11.2 Acceptance must be declared in writing or in text form (e.g. by e-mail) within 3 working days of receipt of the device, beginning on the day following the day on which the repaired device was received. If the Customer puts the repaired device into operation without asserting significant defects within the period specified in sentence 1, but at the latest after two weeks, tacit acceptance shall be assumed to exist. However, ENDOMOBIL must inform the Customer of this separately.


12. Retention of title; extended lien

12.1 ENDOMOBIL retains title to merchandise such as sold endoscopes, essential accessories, spare parts and replacement units until the respective payments have been received in full. Further security agreements can be made.

12.2 ENDOMOBIL is entitled to a right of lien on the Customer's items that have come into its possession as a result of the contract. The right of lien may also be asserted for claims arising from work carried out earlier, spare parts deliveries and other services, insofar as they are related to the repair item. The right of lien shall only apply to other claims arising from the business relationship insofar as these are undisputed or legally binding.
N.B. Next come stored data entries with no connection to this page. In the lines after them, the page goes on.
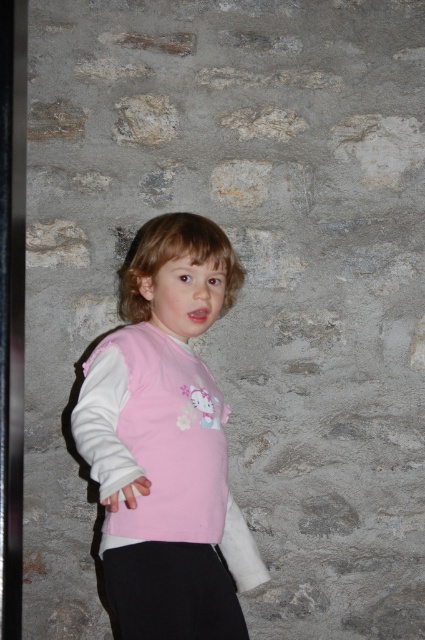 Question: Is pink fabric shirt at center thinner than black cotton pants at lower center?

Choices:
 (A) no
 (B) yes

Answer: (A)

Question: Does pink fabric shirt at center have a greater width compared to black cotton pants at lower center?

Choices:
 (A) no
 (B) yes

Answer: (B)

Question: Among these objects, which one is nearest to the camera?

Choices:
 (A) pink fabric shirt at center
 (B) black cotton pants at lower center

Answer: (A)

Question: Which point is farther to the camera?

Choices:
 (A) (207, 573)
 (B) (164, 465)

Answer: (A)

Question: Does pink fabric shirt at center have a greater width compared to black cotton pants at lower center?

Choices:
 (A) yes
 (B) no

Answer: (A)

Question: Which object is closer to the camera taking this photo?

Choices:
 (A) black cotton pants at lower center
 (B) pink fabric shirt at center

Answer: (B) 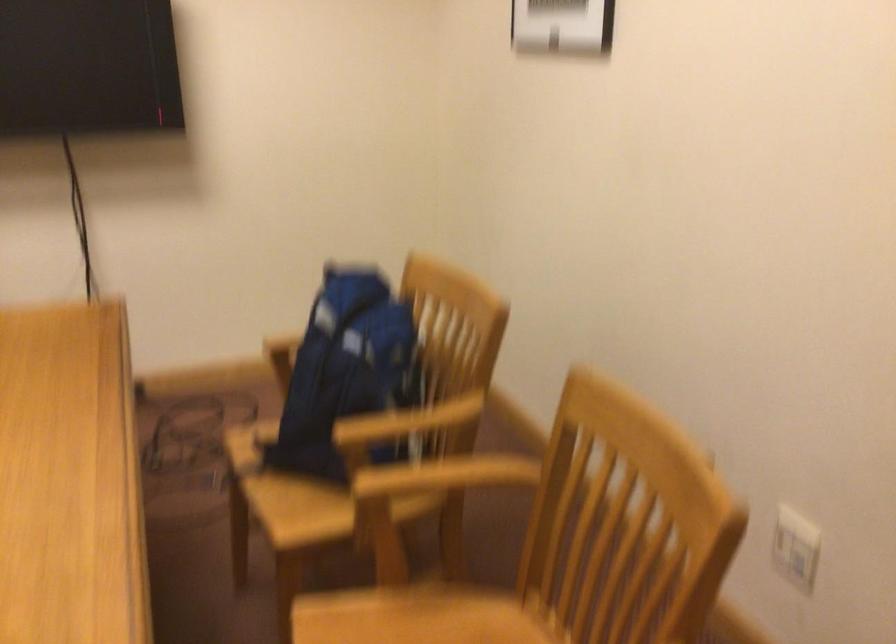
12.3 ENDOMOBIL shall be entitled to assert its rights arising from the retention of title - in particular to take back the goods delivered under retention of title - without prior withdrawal from the respective contract.


13. Contract amendment

There are no verbal collateral agreements. All amendments, additions or clarifications as well as special guarantee commitments must be made in writing; this also applies to the amendment of this agreed written form requirement. If declarations of the aforementioned type are made by representatives or auxiliary persons of ENDOMOBIL, they shall only be binding on ENDOMOBIL if ENDOMOBIL has given its written consent. The written form may be replaced by the text form in accordance with the provisions of the respective Individual Contract.
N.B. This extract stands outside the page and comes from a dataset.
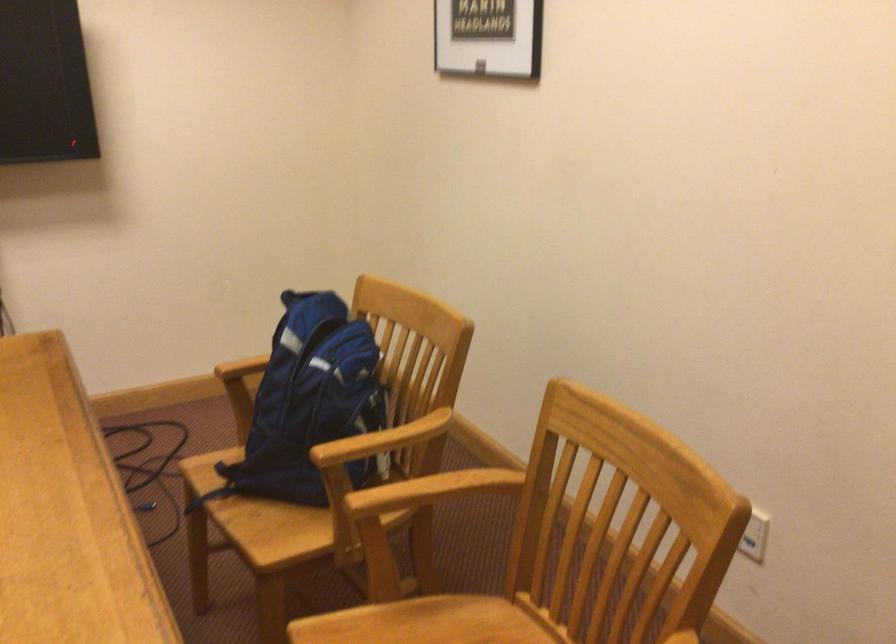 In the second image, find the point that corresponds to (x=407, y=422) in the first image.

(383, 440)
14. Applicable law; place of jurisdiction

14.1 ENDOMOBIL is entitled to amend these General Terms and Conditions unilaterally insofar as this is necessary to eliminate subsequent equivalence problems or to adapt to changes in the legal or technical framework. ENDOMOBIL shall inform the Customer of any such amendment by notifying the content of the amended provisions to the contact addresses provided in each case (primarily the e-mail address). The amendment shall become part of the contract if the Client does not object to its inclusion in the contractual relationship in text form within 4 weeks of receipt of the notification of amendment.

14.2 The interpretation as well as the rights and obligations of these General Terms and Conditions are subject to German law.

14.3 The exclusive local place of jurisdiction for all disputes in connection with the interpretation, conclusion and implementation of these General Terms and Conditions is the registered office of ENDOMOBIL.